--- What is required ---
Whenever a line in the following entries includes "flavor", tally it. Report nothing except the final count.

--- Data records ---
-------

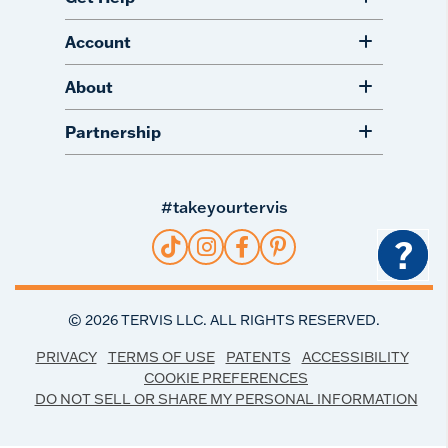
Account
About
Partnership
#takeyourtervis
?
©
2026
TERVIS LLC. ALL RIGHTS RESERVED.
PRIVACY
TERMS OF USE
PATENTS
ACCESSIBILITY
COOKIE PREFERENCES
DO NOT SELL OR SHARE MY PERSONAL INFORMATION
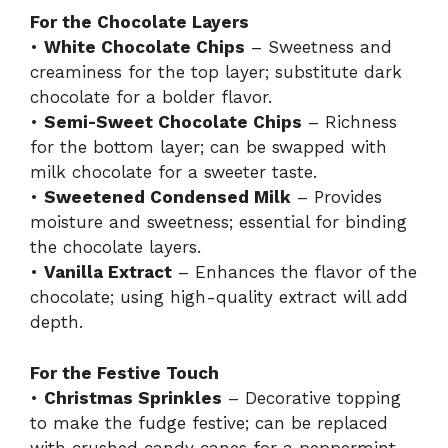
For the Chocolate Layers
•
White Chocolate Chips
– Sweetness and
creaminess for the top layer; substitute dark
chocolate for a bolder flavor.
•
Semi-Sweet Chocolate Chips
– Richness
for the bottom layer; can be swapped with
milk chocolate for a sweeter taste.
•
Sweetened Condensed Milk
– Provides
moisture and sweetness; essential for binding
the chocolate layers.
•
Vanilla Extract
– Enhances the flavor of the
chocolate; using high-quality extract will add
depth.
For the Festive Touch
•
Christmas Sprinkles
– Decorative topping
to make the fudge festive; can be replaced
with crushed candy canes for a peppermint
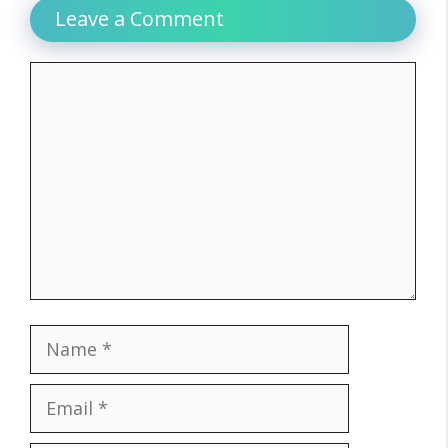
Leave a Comment
Comment
Name
Email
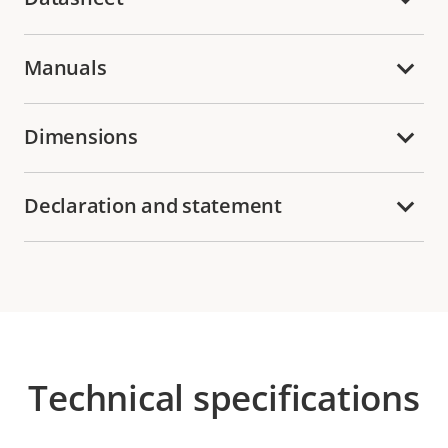
Manuals
Dimensions
Declaration and statement
Technical specifications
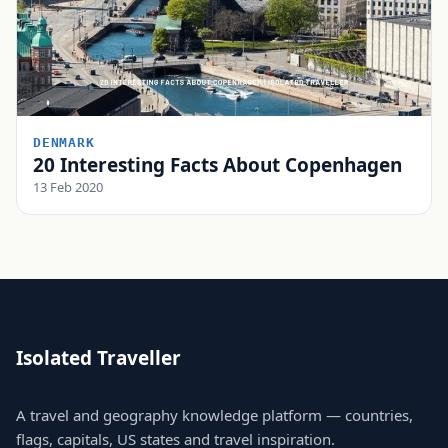
DENMARK
20 Interesting Facts About Copenhagen
13 Feb 2020
Isolated Traveller
A travel and geography knowledge platform — countries,
flags, capitals, US states and travel inspiration.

-------

--- Final answer ---
2